The results in FIG. 9a and 9b show the gate structure formed according to the invention. A typical gate structure has dimensions of about 202.5 nm by 60.9 nm. FIG. 9b shows a gate structure having a 54.4 nm residual hard mask oxide layer on the gate structure.

The residual hard mask oxide is removed by etching. The residual oxide hard mask is removed by wet etch after gate formation, for example, hydrofluoric acid which doesn't cause poly notch. The need is to minimize both “poly notch” and substrate loss that can cause serious degradation to the transistor. Poly notch is caused by Phosphoric acid during SiON BARC removal after gate formation in the conventional process.

In the example, the hard mask was formed using 40 CF₄/160 Ar (sccm), 10 mTorr, 750 Ws/150 Wb, 8 Torr Back-He, 41 sec.)

FIGS. 10a and 10b are the cross sectional electron photomicrographs after hard mask formation and photoresist removal for gate etching. The results show that notch-free gates are formed having a taper angle of 89 degrees. The poly-Si loss is about 150 Å, while the sub trench effect is less than 50 Å.

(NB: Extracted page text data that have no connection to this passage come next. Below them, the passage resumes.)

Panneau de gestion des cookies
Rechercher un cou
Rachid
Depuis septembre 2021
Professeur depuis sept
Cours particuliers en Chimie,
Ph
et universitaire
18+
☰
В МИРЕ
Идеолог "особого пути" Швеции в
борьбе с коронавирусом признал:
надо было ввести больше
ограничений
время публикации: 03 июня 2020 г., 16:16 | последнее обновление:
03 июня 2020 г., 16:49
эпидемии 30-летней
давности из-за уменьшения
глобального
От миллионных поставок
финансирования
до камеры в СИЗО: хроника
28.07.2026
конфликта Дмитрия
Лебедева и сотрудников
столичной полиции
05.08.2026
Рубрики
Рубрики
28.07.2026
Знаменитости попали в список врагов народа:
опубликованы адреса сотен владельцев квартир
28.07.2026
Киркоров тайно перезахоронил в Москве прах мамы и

As has been shown, the bilayer hard mask of the invention demonstrates clear advantages over the conventional art gate forming technologies. Notching of the gate is avoided. Additionally, undercutting of the gate is kept to a minimum. The result is a semiconductor manufacturing process that is highly advantageous to the 0.18 μm and beyond technologies.

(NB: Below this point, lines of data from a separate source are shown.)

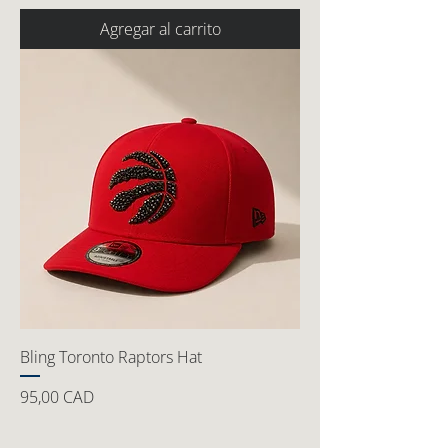
Agregar al carrito
Bling Toronto Raptors Hat
Precio
95,00 CAD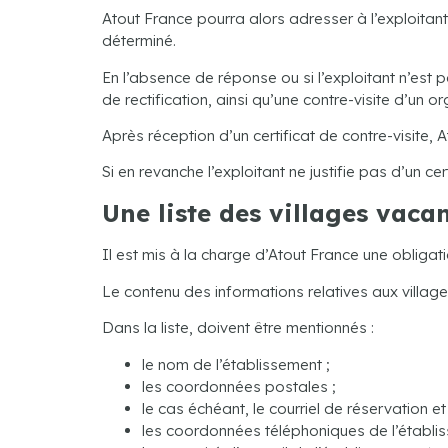
Atout France pourra alors adresser à l’exploita
déterminé.
En l’absence de réponse ou si l’exploitant n’est 
de rectification, ainsi qu’une contre-visite d’un 
Après réception d’un certificat de contre-visite, 
Si en revanche l’exploitant ne justifie pas d’un ce
Une liste des villages vaca
Il est mis à la charge d’Atout France une obligat
Le contenu des informations relatives aux villag
Dans la liste, doivent être mentionnés :
le nom de l’établissement ;
les coordonnées postales ;
le cas échéant, le courriel de réservation et 
les coordonnées téléphoniques de l’établiss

The foregoing embodiments and advantages are merely exemplary and are not to be construed as limiting the present invention. The present teaching can be readily applied to other types of methods and apparatuses. The description of the present invention is intended to be illustrative, and not to limit the scope of the claims. Many alternatives, modifications, and variations will be apparent to those skilled in the art. It is to be understood that the foregoing descriptions and specific embodiments shown herein are merely illustrative of the best mode of the invention and the principles thereof, which is therefore understood to be limited only by the scope of the appended claims.

Claims

1. A semiconductor device that comprises:

a substrate;

an oxide layer over the substrate; and

a silicon layer over the oxide layer, the silicon layer forming a notch-free gate structure;

wherein the gate structure has been formed using a hard mask comprising an antireflective layer over a silicon oxide layer, the mask having been subsequently removed.

2. The semiconductor device of claim 1, wherein the antireflective layer comprises silicon oxynitride.

3. The semiconductor device of claim 1, wherein the silicon oxide layer has a thickness of about 300-700 Å.

4. The semiconductor device of claim 1, wherein the antireflective coating has a thickness of about 300-700 Å.

5. The semiconductor device of claim 1, wherein the silicon layer comprises non-doped or n-doped poly-Si.

6. The semiconductor device of claim 1, wherein the silicon layer has a thickness of about 2000 Å.